Context preservation: When you do get transferred, the human agent sees your full conversation history.

Honest limitations: “I’m not sure I understand. Here are some related articles that might help, or I can connect you with someone who can assist.”

Narrow use cases: Chatbots work better when they’re designed for specific tasks (password resets, order tracking) rather than trying to handle all support questions.

The LLM Hype Cycle

With ChatGPT and similar models, we’re in another chatbot hype wave. “Now we can finally build chatbots that actually work!”

Maybe. LLMs are definitely better at natural language understanding. But they also hallucinate confidently incorrect information, which is terrible for customer support.

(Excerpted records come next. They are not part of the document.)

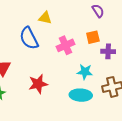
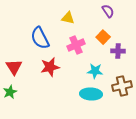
yellow triangle: (45, 18) -> (68, 18), moved
orange square: (93, 37) -> (103, 37), turned -32
red star: (38, 84) -> (50, 67), moved

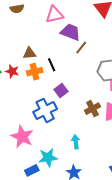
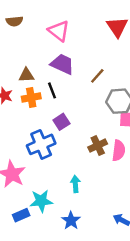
pink triangle: (54, 15) -> (59, 31), turned 48
purple trapezoid: (71, 32) -> (62, 64), moved
brown line: (81, 48) -> (97, 76), moved

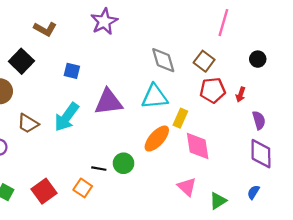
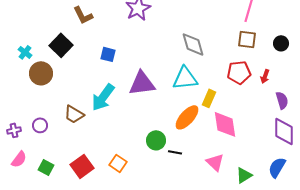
brown L-shape: (45, 29) -> (83, 15), turned 35
brown square: (204, 61) -> (247, 39), moved, turned -30
brown trapezoid: (28, 123) -> (74, 114), moved
black line: (99, 169) -> (175, 152), moved
blue semicircle: (253, 192) -> (277, 167), size x1.5

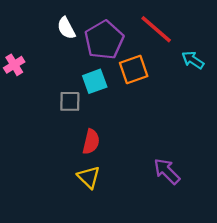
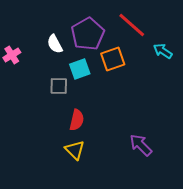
white semicircle: (66, 28) -> (55, 44), moved

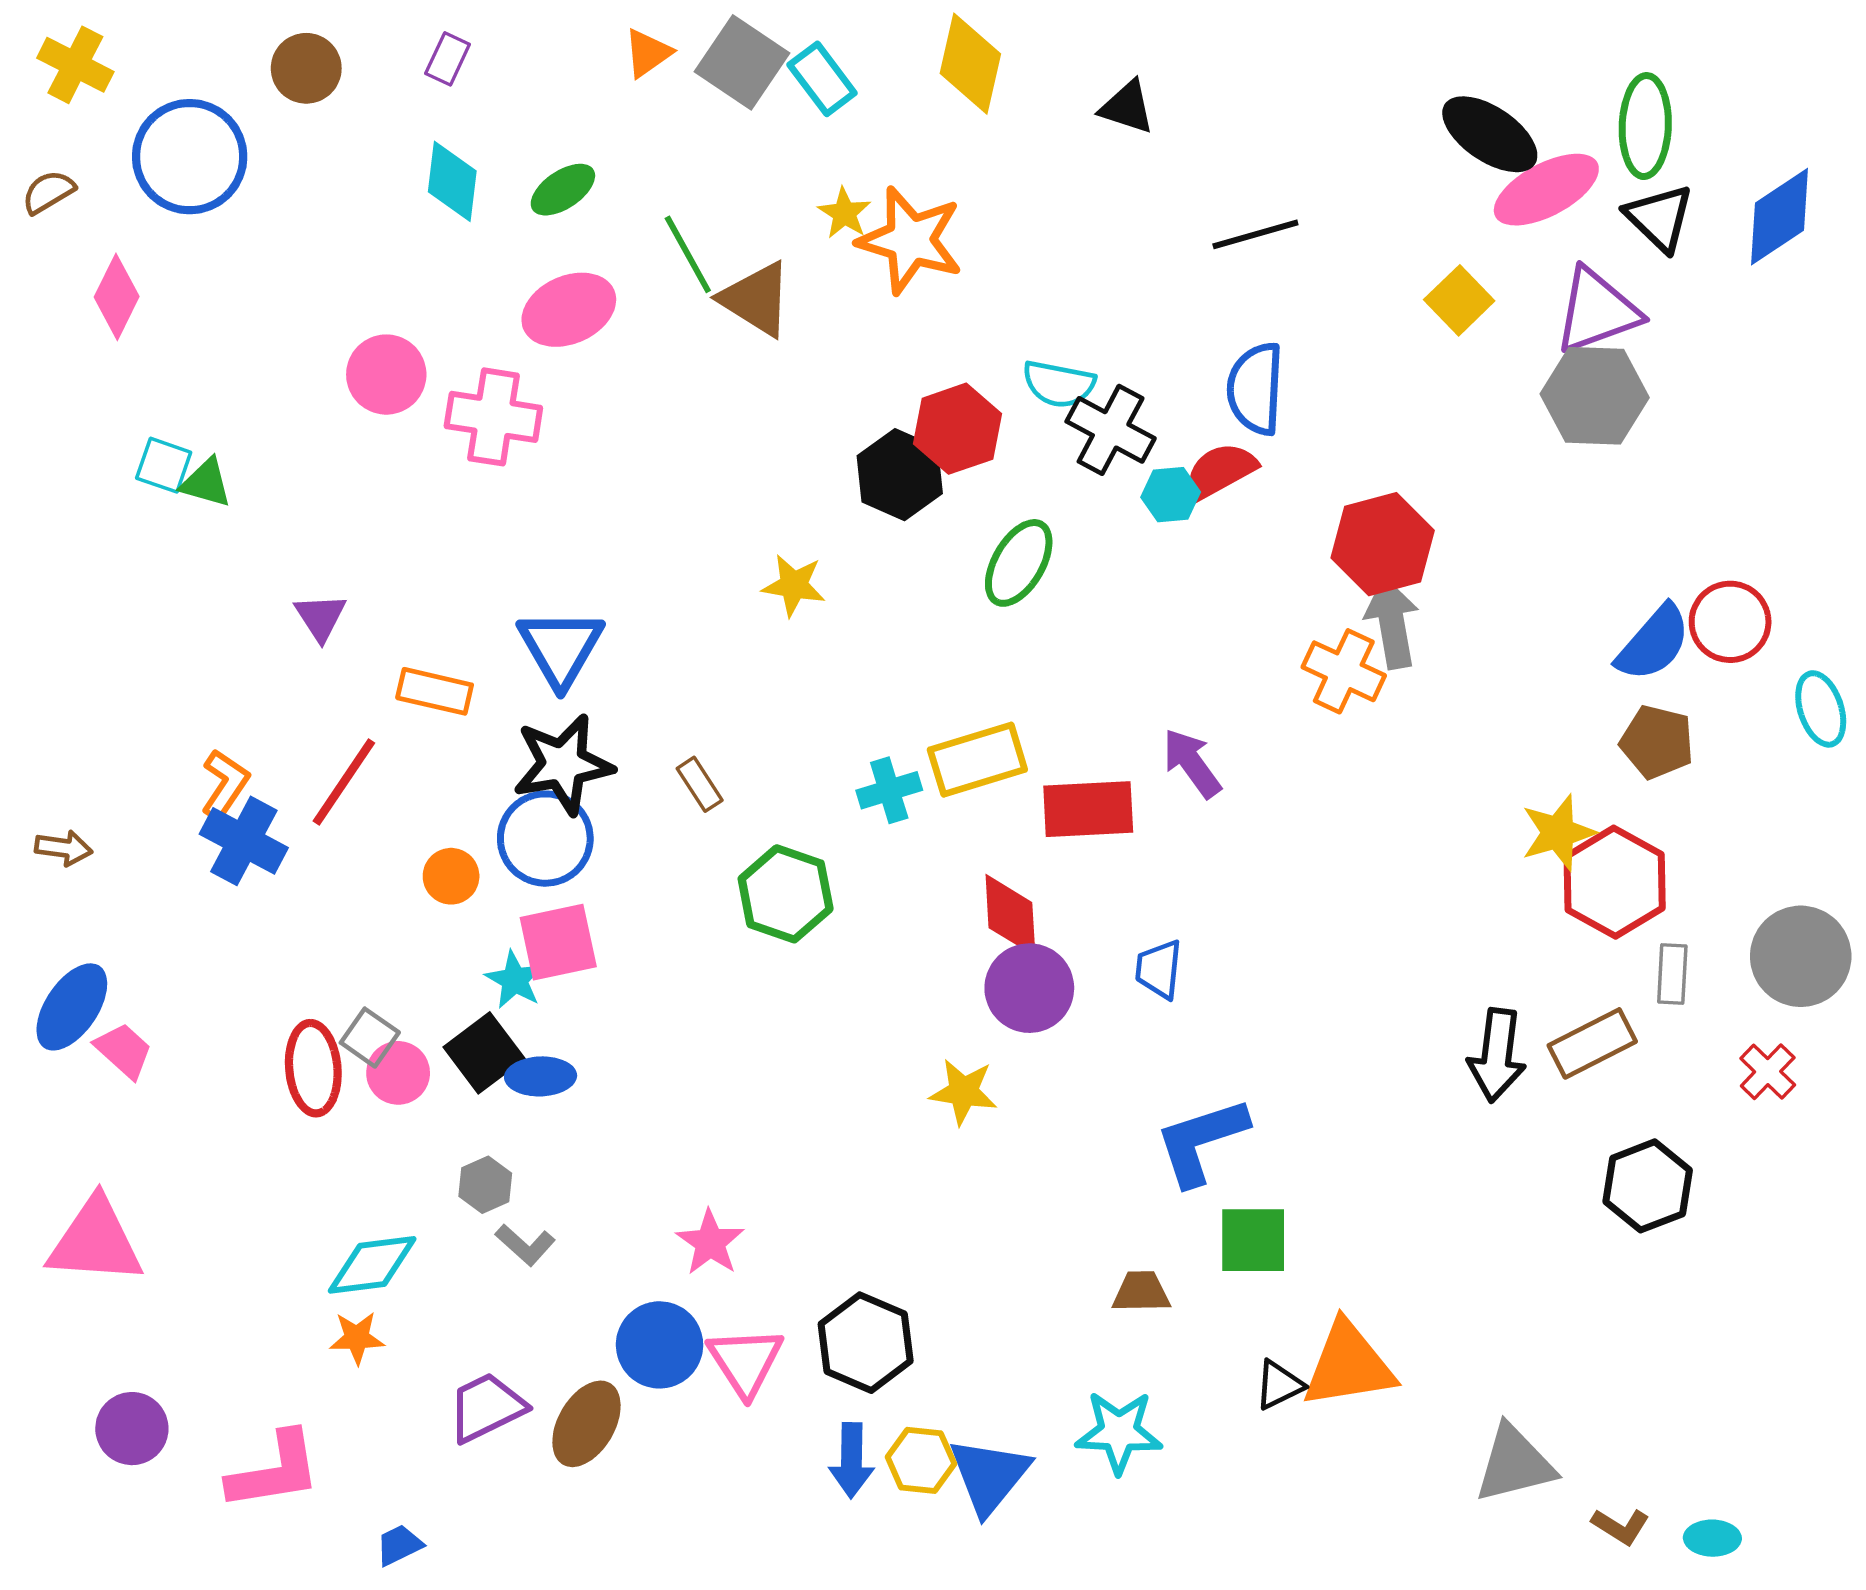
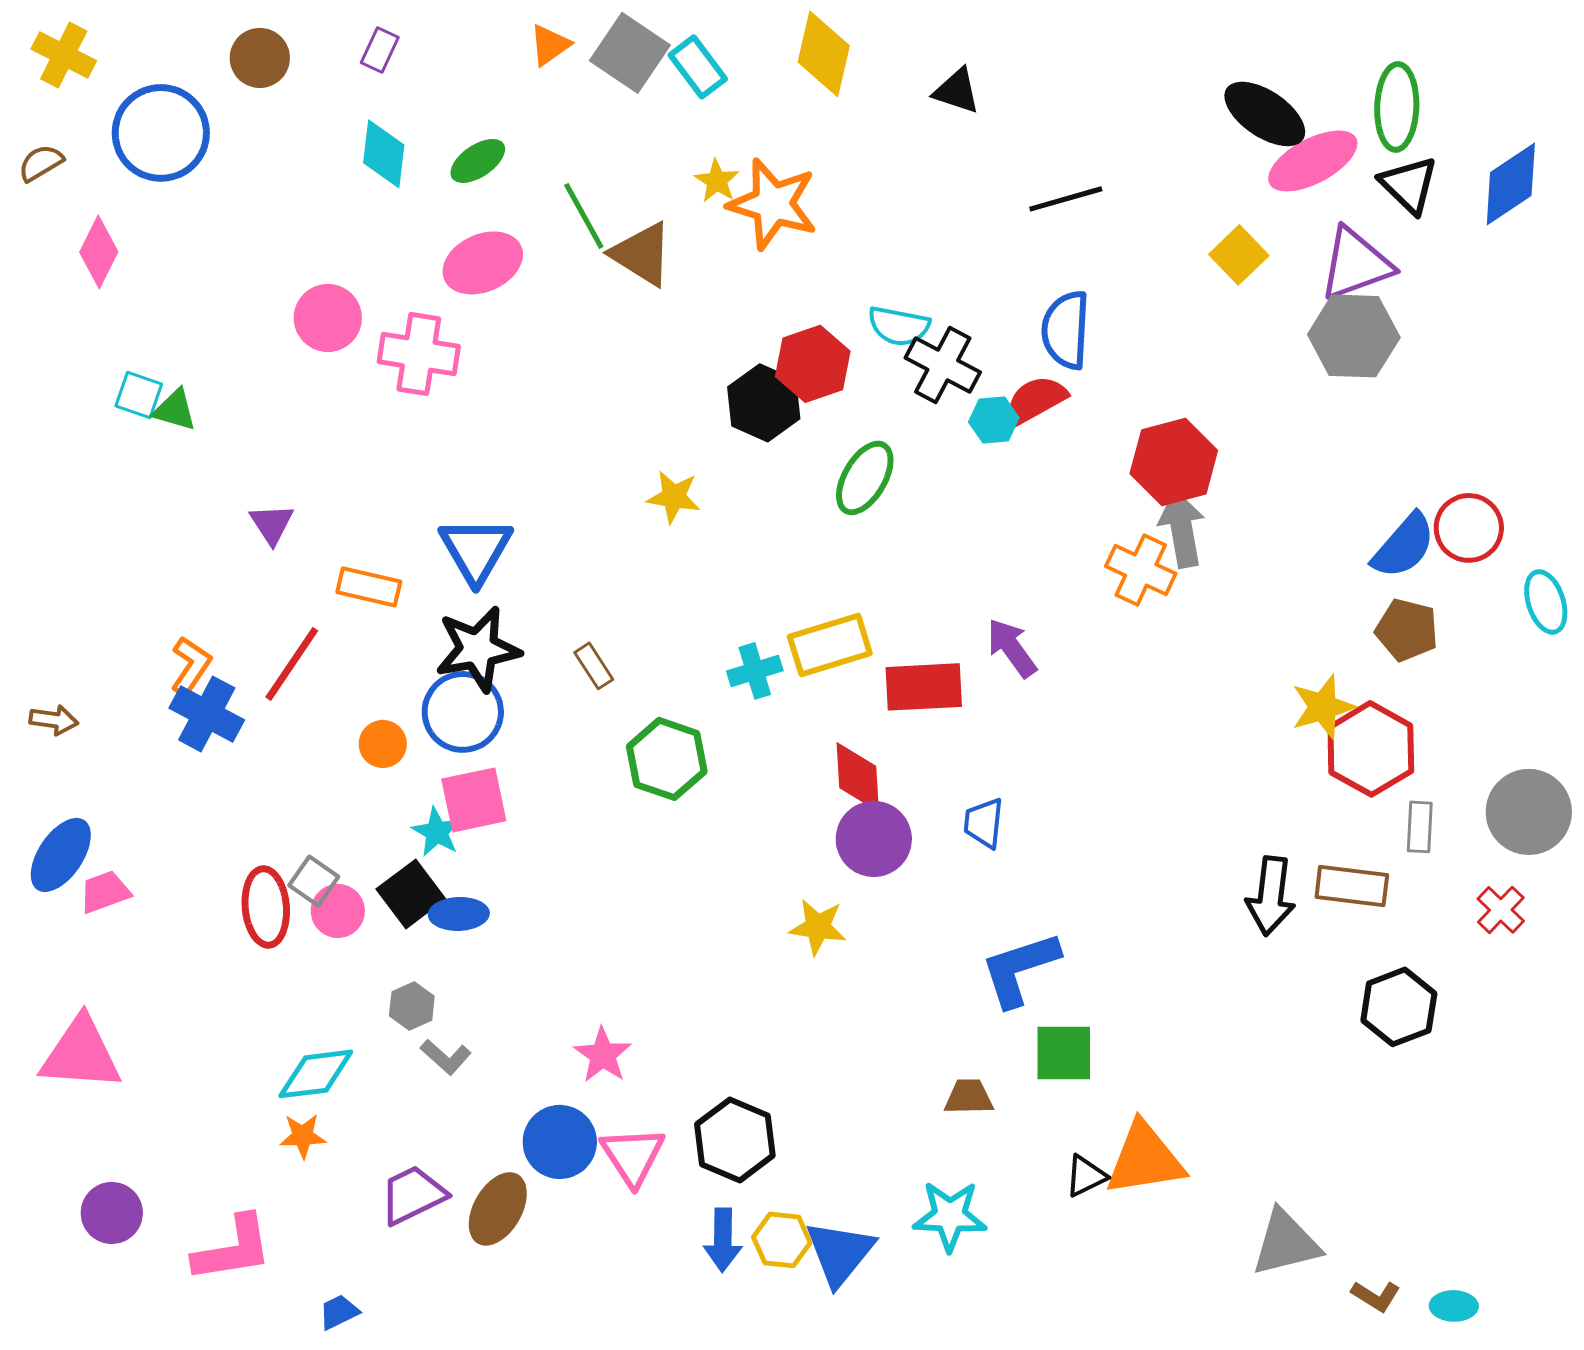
brown rectangle: (1592, 1043) -> (1352, 886), turned 34
pink trapezoid: (124, 1051) -> (105, 892), turned -62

You need significant engineering around the LLM to make it reliable for production use. Most companies trying to capitalize on the hype aren’t doing that engineering.

We’ll see another wave of terrible chatbots, just with better grammar this time.

The Economic Reality

Good chatbots cost money to build and maintain. Bad chatbots are cheap and still reduce support costs by frustrating some percentage of users into giving up.

From a purely financial perspective, bad chatbots might make sense. Customer satisfaction takes a hit, but if the cost savings outweigh the lost revenue from frustrated customers, the CFO’s happy.

This is why chatbots are particularly bad at companies with captive user bases. If you can’t easily switch providers, they have less incentive to make the chatbot actually helpful.

What You Can Do

Know the magic words: “speak to human,” “representative,” “agent” often trigger escalation to real support faster than going through the bot’s flow.

Be direct and keyword-heavy: Chatbots aren’t good at conversational nuance. “Refund duplicate charge order #12345” works better than “I think there might have been an issue with my recent purchase where…”

Give up faster: If the chatbot isn’t helping after two or three exchanges, don’t keep trying. Find another support channel. Your time is worth something.

Leave feedback: Many chatbots ask “Was this helpful?” at the end. “No” might actually feed back to improve the system (but probably won’t).

The Future

Chatbots aren’t going away. As the technology improves and companies get better at implementation, some will become genuinely useful.

But we’re probably in for several more years of mostly-terrible chatbots as companies chase the hype without doing the work to make them actually good.

The companies that figure this out – chatbots for narrow tasks, easy escalation to humans, actual investment in training and maintenance – will have a genuine competitive advantage.

The rest will keep annoying their customers with digital barriers to support while wondering why satisfaction scores keep declining.

In the meantime, type “agent” and skip the frustration.